Der 23-Jährige wurde damit schuldig gesprochen, die heute 21-Jährige, die als Nebenklägerin auftrat, in drei Fällen vergewaltigt zu haben, bei einem Vorfall in Tateinheit mit einer Körperverletzung. Zudem stellte das Gericht die Schwere der Schuld fest, da sich die damals 16-Jährige aufgrund des kurz zuvor erfolgten Todes ihres Pferdes in einer emotionalen Krise befand und in zwei der Fälle schlafend in ihrem Bett lag, als sich der Angeklagte an ihr verging (die WZ berichtete).

Verteidiger Dr. Christoph Kolb hatte Freispruch gefordert: »Es gibt erhebliche Zweifel daran, ob sich die Vorwürfe so zugetragen haben«, erklärte Kolb. »Und im Zweifelsfall muss auch für den Angeklagten entschieden werden.«

Gericht sieht bei Nebenklägerin keinerlei Belastungseifer

Insbesondere die Unterschiede in den Berichten der Zeugen und einige Abweichungen zwischen Aussagen bei der polizeilichen Vernehmung und vor Gericht sprachen für seine Sichtweise.

Die Kammer sah es dagegen als gesichert an, dass die Aussagen der jungen Frau der Wahrheit entsprechen: »Dass sich die Vorfälle so ereignet haben, davon ist das Gericht überzeugt«, erklärte der Vorsitzende Richter Andreas Wellenkötter. »Wir haben uns genau angeschaut, warum die Nebenklägerin eine solche Aussage machen sollte. Die einzige Erklärung war, dass es sich so abgespielt hat.« Dazu hat nach Auffassung des Gerichts die Nebenklägerin keinerlei Belastungseifer an den Tag gelegt: »Ganz im Gegenteil: Sie hat hier davon berichtet, dass sie keine Schmerzen erlitten hat, und hat auch ihre Erinnerungen immer wieder in Zweifel gezogen«, berichtete Wellenkötter.
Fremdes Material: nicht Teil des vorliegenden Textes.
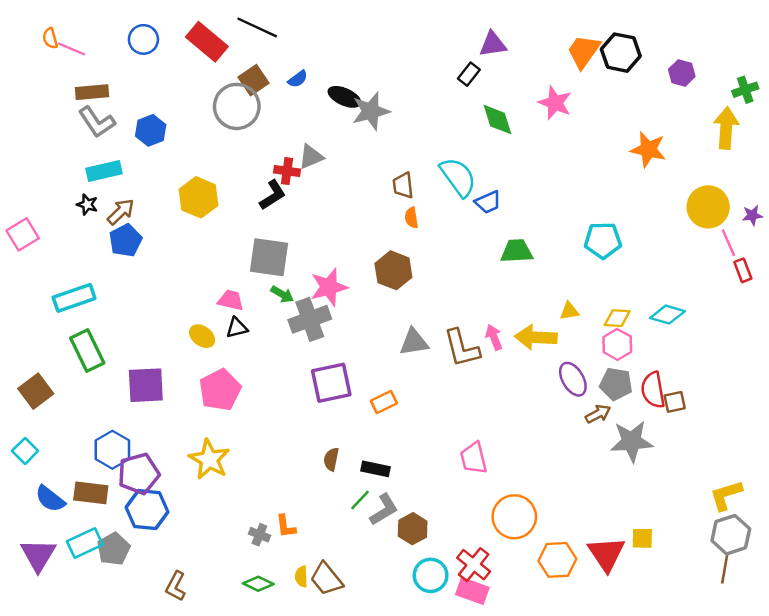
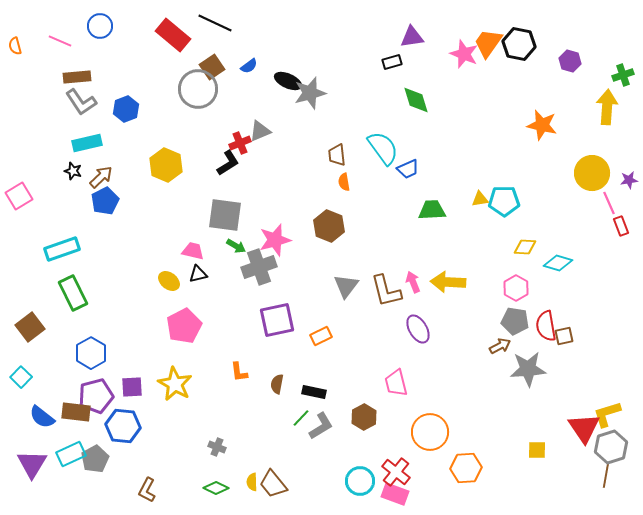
orange semicircle: (50, 38) -> (15, 46), moved
blue circle: (143, 39) -> (100, 26), moved
black rectangle: (469, 74) -> (392, 62), turned 36
pink star: (555, 103) -> (464, 54), moved
red cross: (287, 171) -> (240, 143), turned -30
yellow triangle: (569, 311) -> (480, 199), moved
yellow diamond: (617, 318) -> (525, 247), moved
gray triangle: (414, 342) -> (346, 286), turned -44
purple ellipse: (573, 379) -> (418, 329), moved
purple square: (146, 385) -> (132, 387), moved, size x0.7
blue hexagon: (112, 450) -> (91, 353), moved
purple pentagon: (139, 474) -> (96, 396), moved
orange L-shape: (286, 526) -> (239, 372), moved
brown hexagon: (413, 529) -> (364, 417), moved
red triangle: (606, 554) -> (584, 428), moved

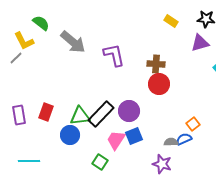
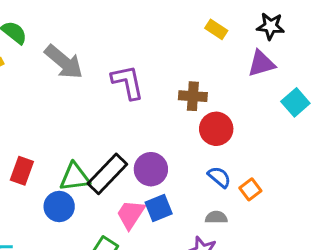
red circle: (159, 84) -> (216, 129), moved
blue semicircle: (184, 139) -> (219, 177), moved, turned 63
Zwar gebe es einige Inkonsistenzen betreffend der Aussagen der Nebenklägerin und der Zeugen, aber diese sprächen nicht gegen den Wahrheitsgehalt der Kernvorwürfe: »Alle Zeugen haben von den Geschehnissen durch die Nebenklägerin erfahren, und diese ist dabei verständlicherweise nicht ins Detail gegangen«, fasste Richter Wellenkötter zusammen. »Da ist es verständlich, wenn die Zeugen die Vorgänge für sich selbst erschließen - zudem liegt die Tatzeit schon über fünf Jahre zurück. Eine lange Zeit, in der Erinnerungen auch verwischen.« Deshalb ging die Strafkammer davon aus, dass die Kernvorwürfe gegen den Angeklagten der Wahrheit entsprechen.
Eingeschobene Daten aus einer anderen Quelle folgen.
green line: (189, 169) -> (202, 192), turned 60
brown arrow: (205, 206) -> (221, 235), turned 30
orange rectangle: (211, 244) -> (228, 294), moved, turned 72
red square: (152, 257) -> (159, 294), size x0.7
Erzieherischer Effekt der Strafe

Bei der Strafzumessung gab es vieles zu beachten: Die vorgeworfenen Taten liegen fünf Jahre zurück, und der Angeklagte war damals erst 18 Jahre alt - deshalb kam das Jugendstrafrecht zum Tragen. Zudem kann dem mittlerweile 23-Jährigen eine positive Sozialprognose ausgestellt werden, wie es hieß: Zwar liegen gegen ihn Vorstrafen wegen Betrugs und wegen Schwarzfahrens vor, und er befindet sich noch in der Bewährungszeit, jedoch hat sich der junge Mann seit seiner letzten Verurteilung nichts mehr zuschulden kommen lassen, und er hat alle Geldstrafen bezahlt.
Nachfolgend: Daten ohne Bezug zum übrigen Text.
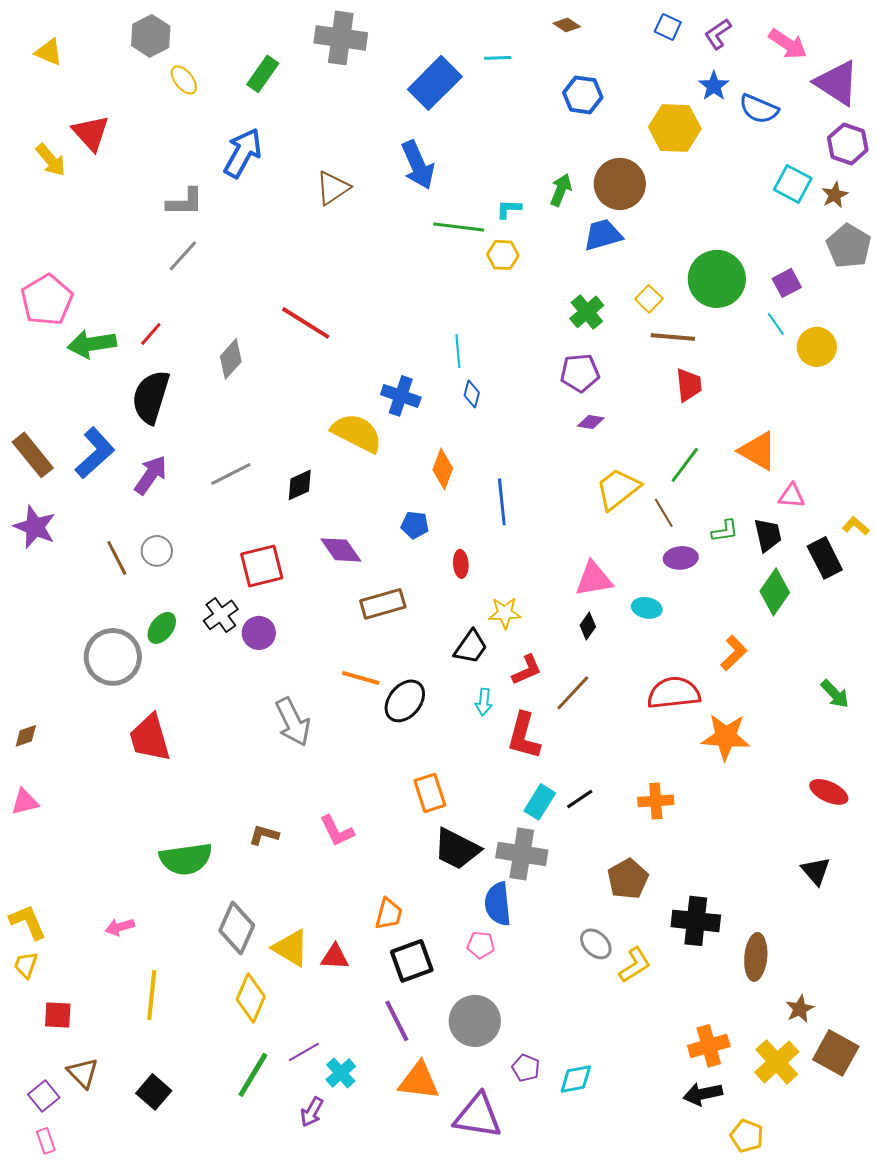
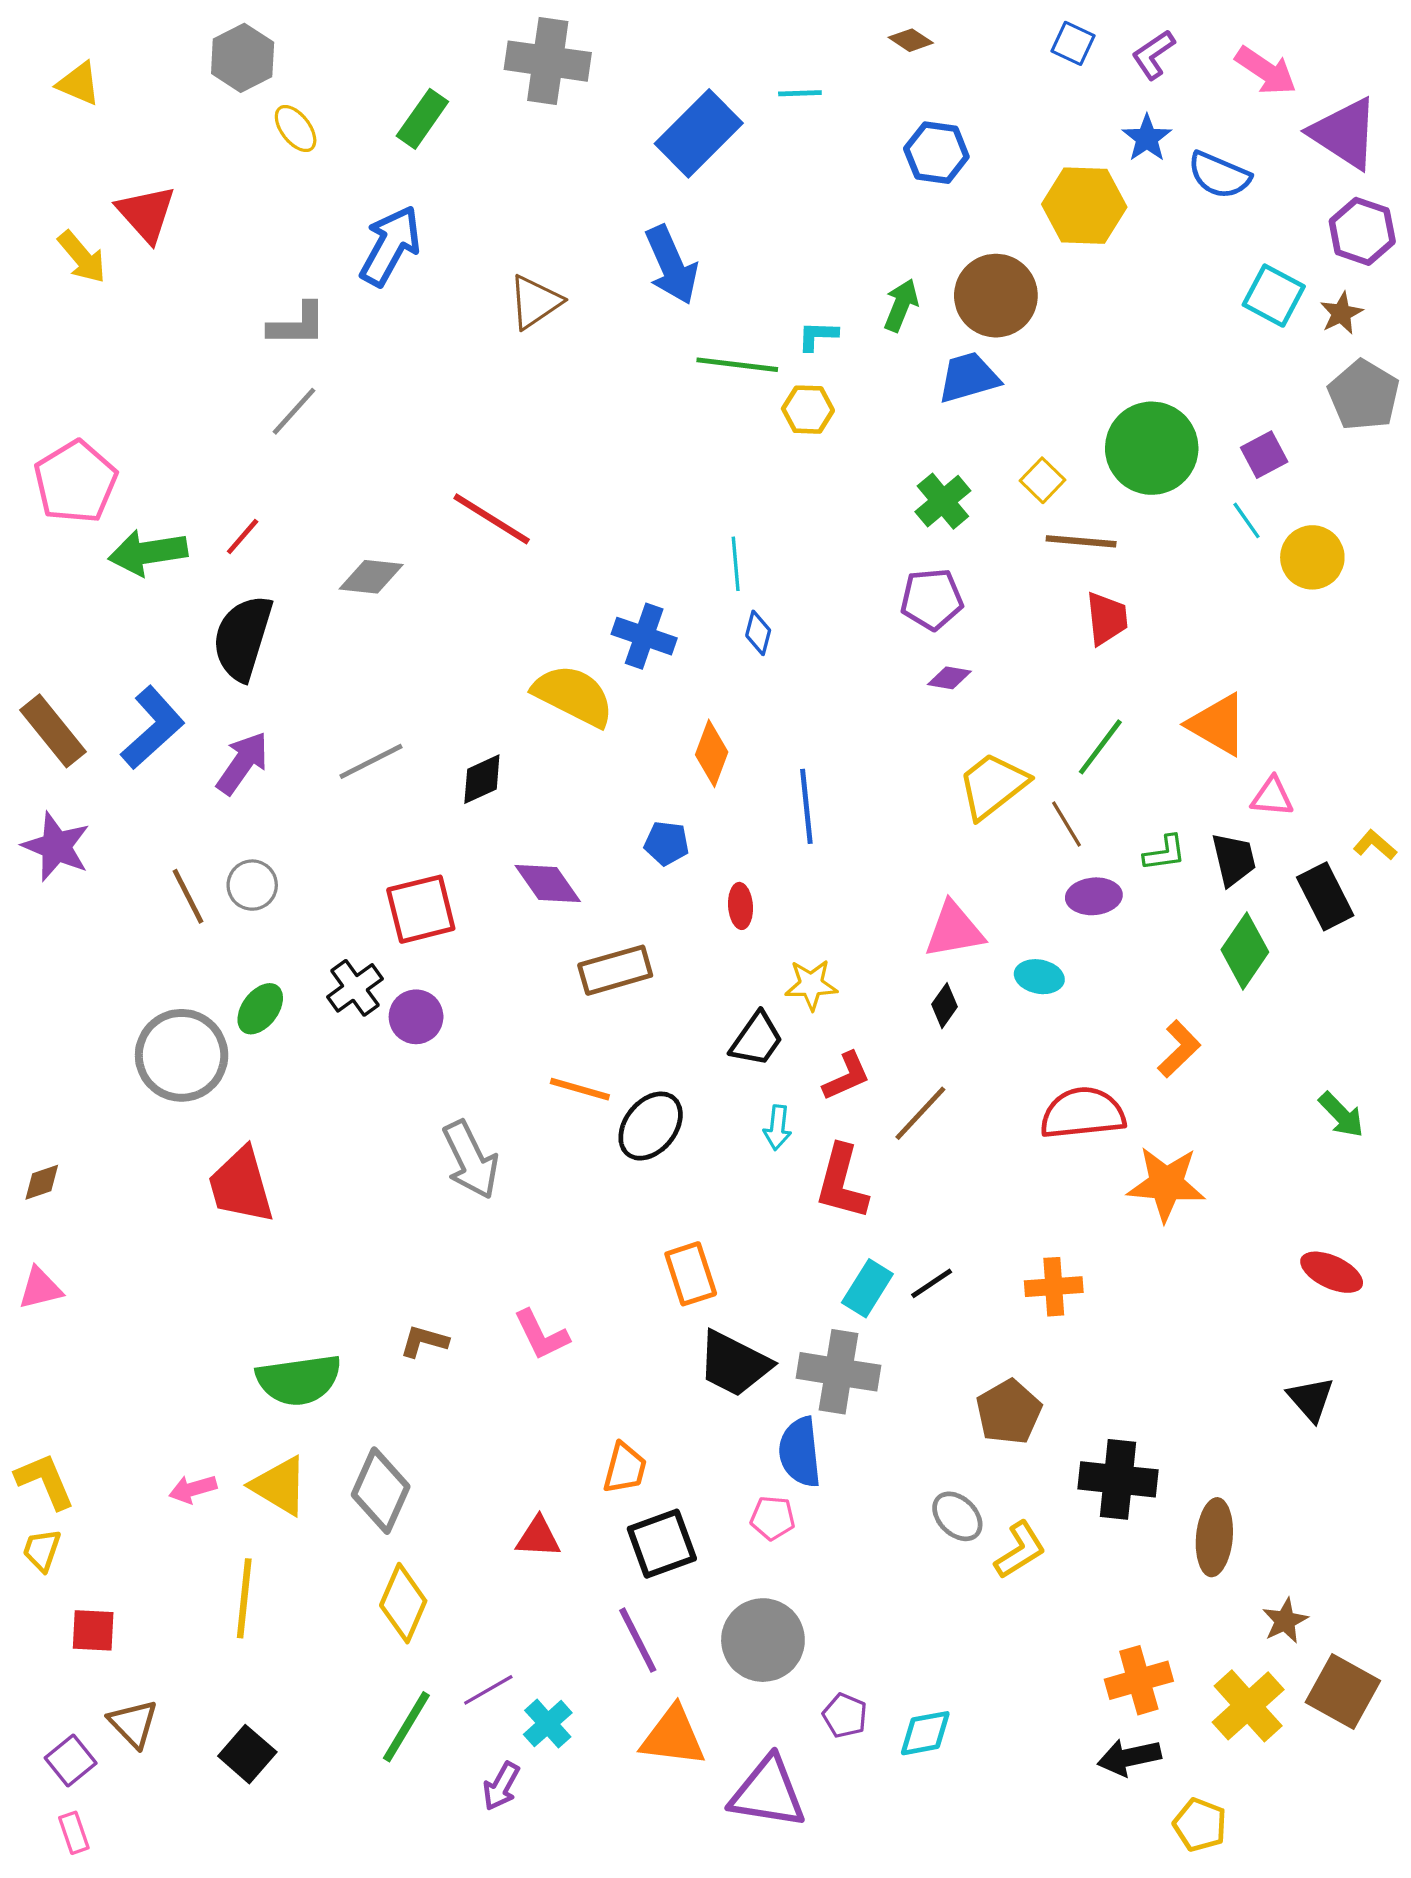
gray diamond: (231, 359) -> (371, 577), turned 54
yellow triangle: (291, 948) -> (279, 1486), moved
Außerdem hat er ein zweijähriges Kind, für das er sich das Sorgerecht mit der Kindsmutter teilt, und einen festen Arbeitsplatz. »Die Kammer sieht es deshalb als gegeben an, dass hier der erzieherische Effekt einer Bewährungsstrafe Erfolg zeigen wird«, erklärte der Vorsitzende Richter. Deshalb wird die zweijährige Jugendstrafe für eine dreijährige Bewährungszeit ausgesetzt. Neben den Bewährungsauflagen muss der 23-Jährige auch eine Geldstrafe über 800 Euro an den Verein »Wildwasser« in Gießen zahlen, der Opfer sexuellen Missbrauchs unterstützt und berät.

Bis zuletzt bestritt der Angeklagte die Vorwürfe - in einer vorangegangenen Sitzung hatte er bereits erklärt, er wisse nicht, wie diese Vorwürfe entstehen könnten.

Mit dem Urteil folgte die Kammer den Forderungen der Staatsanwaltschaft und der Vertreterin der Nebenklage, Dr. Maike Koch: »Es ist nicht das Interesse der Nebenklägerin, den Angeklagten im Gefängnis zu sehen«, erklärte Koch das Anliegen ihrer Mandantin. »Sie wollte die Tat zur Sprache bringen - und ihr hätte eine Entschuldigung des Angeklagten viel bedeutet.«

Das Urteil ist noch nicht rechtskräftig.